→ Try it:
Find every line in the data that contains the word "случае". Return each of those lines.

═════ Listed entries ═════

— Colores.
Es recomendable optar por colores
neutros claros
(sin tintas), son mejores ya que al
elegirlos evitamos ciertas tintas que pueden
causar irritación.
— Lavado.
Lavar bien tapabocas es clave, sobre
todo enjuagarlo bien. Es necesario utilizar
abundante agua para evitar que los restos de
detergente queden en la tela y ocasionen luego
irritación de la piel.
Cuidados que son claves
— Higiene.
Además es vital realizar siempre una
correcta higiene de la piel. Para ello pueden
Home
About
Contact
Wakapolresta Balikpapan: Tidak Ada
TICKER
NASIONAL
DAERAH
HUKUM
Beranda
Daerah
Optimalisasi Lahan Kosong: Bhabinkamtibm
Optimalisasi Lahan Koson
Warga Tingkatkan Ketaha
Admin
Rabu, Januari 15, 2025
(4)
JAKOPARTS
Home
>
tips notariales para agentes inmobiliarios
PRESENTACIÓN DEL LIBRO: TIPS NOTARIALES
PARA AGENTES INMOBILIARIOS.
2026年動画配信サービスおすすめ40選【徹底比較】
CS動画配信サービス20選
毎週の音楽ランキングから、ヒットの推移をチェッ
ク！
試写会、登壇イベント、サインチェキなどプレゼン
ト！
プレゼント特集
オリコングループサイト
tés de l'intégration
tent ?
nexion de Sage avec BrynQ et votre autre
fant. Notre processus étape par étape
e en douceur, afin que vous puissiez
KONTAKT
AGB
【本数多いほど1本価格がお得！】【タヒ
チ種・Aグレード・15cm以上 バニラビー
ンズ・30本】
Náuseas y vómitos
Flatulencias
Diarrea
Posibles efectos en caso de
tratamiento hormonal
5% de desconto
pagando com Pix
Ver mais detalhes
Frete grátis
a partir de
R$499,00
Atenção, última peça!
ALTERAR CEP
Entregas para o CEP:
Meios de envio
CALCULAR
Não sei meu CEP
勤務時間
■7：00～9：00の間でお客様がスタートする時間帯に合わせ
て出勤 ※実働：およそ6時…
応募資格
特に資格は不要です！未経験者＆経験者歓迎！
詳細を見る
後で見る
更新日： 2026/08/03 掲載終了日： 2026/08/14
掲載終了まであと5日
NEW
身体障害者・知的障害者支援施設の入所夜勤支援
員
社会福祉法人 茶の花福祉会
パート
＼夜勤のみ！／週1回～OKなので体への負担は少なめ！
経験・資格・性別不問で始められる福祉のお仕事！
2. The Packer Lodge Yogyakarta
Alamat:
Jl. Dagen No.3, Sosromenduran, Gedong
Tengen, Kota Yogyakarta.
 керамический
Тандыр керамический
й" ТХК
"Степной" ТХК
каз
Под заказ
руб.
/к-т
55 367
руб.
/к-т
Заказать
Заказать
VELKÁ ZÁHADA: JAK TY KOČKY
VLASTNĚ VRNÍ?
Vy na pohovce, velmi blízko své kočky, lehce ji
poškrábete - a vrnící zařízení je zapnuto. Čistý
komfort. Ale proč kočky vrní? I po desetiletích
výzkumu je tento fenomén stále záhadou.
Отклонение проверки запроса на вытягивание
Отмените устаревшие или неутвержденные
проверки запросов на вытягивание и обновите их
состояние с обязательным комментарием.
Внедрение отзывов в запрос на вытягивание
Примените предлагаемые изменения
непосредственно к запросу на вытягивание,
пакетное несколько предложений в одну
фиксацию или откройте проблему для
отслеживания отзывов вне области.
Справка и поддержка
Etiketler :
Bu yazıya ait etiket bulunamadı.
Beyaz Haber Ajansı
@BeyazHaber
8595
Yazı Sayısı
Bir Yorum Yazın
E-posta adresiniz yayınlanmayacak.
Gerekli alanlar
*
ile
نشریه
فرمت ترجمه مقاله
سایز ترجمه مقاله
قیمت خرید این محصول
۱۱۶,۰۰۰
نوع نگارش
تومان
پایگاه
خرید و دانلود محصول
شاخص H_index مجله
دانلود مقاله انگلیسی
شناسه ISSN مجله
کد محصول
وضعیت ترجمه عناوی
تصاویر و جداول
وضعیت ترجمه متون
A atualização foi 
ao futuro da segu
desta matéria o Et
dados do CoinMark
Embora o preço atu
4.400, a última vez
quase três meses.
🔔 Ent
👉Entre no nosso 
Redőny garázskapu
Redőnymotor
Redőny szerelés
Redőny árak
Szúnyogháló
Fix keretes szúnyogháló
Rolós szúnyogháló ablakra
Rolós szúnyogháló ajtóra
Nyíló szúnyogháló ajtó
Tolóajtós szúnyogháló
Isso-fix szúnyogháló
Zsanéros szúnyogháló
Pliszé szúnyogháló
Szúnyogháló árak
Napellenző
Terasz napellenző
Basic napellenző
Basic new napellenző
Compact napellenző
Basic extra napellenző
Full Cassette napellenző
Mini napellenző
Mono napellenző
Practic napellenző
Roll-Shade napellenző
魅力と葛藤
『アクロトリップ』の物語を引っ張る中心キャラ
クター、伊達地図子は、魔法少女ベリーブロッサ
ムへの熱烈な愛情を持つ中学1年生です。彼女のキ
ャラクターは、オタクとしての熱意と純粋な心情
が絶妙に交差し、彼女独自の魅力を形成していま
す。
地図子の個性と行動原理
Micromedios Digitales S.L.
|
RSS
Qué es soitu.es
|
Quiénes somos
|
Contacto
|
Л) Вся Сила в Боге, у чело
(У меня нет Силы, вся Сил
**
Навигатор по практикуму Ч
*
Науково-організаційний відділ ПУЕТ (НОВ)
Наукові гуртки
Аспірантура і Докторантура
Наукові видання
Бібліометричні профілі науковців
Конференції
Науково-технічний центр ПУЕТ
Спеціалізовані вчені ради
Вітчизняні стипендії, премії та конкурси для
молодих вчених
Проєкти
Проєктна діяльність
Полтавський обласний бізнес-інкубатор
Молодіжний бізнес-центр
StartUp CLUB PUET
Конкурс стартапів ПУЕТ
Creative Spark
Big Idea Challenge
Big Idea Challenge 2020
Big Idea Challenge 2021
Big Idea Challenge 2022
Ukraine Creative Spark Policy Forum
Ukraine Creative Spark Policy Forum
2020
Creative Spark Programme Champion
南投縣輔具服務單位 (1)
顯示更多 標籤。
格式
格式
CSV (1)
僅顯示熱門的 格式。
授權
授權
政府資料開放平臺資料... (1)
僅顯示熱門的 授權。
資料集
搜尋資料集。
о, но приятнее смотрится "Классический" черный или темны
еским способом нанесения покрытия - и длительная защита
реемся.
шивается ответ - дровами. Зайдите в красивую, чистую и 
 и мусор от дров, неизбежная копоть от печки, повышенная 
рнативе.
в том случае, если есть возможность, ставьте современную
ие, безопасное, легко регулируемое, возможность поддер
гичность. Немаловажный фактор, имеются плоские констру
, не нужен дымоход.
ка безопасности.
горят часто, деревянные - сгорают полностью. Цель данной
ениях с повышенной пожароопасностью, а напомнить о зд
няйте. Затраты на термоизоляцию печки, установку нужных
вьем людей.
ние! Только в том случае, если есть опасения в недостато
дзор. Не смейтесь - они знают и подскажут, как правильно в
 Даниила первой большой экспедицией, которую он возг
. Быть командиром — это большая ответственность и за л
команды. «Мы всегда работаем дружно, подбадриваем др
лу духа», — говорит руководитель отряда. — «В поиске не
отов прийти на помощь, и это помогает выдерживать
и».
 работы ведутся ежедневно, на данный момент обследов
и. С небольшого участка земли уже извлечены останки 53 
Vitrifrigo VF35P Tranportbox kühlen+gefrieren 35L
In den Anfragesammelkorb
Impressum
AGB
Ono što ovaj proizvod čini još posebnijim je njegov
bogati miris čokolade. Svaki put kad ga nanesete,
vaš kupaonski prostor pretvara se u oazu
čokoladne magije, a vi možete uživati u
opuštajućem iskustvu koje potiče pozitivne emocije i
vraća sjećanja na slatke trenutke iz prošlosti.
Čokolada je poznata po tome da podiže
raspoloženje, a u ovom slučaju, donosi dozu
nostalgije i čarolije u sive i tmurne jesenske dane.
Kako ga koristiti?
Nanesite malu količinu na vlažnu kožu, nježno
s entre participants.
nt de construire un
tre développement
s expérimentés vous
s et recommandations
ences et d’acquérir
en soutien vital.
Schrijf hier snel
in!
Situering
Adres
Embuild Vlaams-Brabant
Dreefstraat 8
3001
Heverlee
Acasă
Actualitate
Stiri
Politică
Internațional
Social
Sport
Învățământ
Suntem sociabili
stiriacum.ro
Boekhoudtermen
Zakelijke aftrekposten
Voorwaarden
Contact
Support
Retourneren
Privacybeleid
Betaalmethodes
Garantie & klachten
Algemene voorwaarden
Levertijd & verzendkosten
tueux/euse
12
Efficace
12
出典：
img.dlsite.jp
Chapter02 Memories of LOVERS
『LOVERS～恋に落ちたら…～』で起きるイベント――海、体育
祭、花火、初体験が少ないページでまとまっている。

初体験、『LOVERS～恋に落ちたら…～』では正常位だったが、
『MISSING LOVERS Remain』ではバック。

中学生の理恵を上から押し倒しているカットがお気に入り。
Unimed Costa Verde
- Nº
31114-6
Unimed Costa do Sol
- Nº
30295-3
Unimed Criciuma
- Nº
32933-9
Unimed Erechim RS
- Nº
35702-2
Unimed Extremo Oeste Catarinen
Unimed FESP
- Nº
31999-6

═════

→ Exercise response:
в том случае, если есть возможность, ставьте современную
ние! Только в том случае, если есть опасения в недостато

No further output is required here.